That explains why I found good results feeding my two stunt dogs totally different diets. The disc dog was an endurance athlete and REQUIRED high fat diet. The stunt dog did "sprint" activities and did better with some carb in the diet. I wondered why the difference... now I have a good idea why!

I haven't decided what I will train Emma in this season - but a good chance that it will be repetitive sprint. So I should be on the right track but need to go back and re-think carbs.

I had to backtrack - I was getting ahead of myself.


----------



## Anne Vaini

> The maintenance energy requirement (MER) is defined as the energy used by a moderately active adult dog in a thermoneutral environment (MER=30 kcal/# for a 50+ pound dog).
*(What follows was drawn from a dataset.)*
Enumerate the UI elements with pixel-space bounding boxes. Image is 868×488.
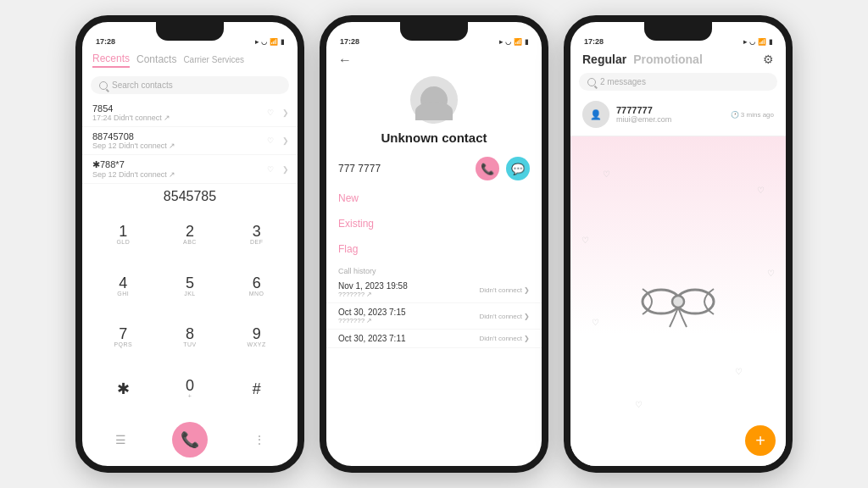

Emma requires 1.17xMER when inactive, and 1.95xMER when active. (I figured this out from the amount of kibble she requires to maintain her body weight and the kcal/cup of the kibble.) I won't be working her every day, so I'll pick a number inbetween and feed for 1.56xMER. 

Emma needs 1638 kcal/day.

Carbohydrates have an energy yield of 3.5 kcal per gram. 
Protein has an energy yield of 3.5 kcal per gram. 
Fat has an energy yield of 8.5 kcal per gram.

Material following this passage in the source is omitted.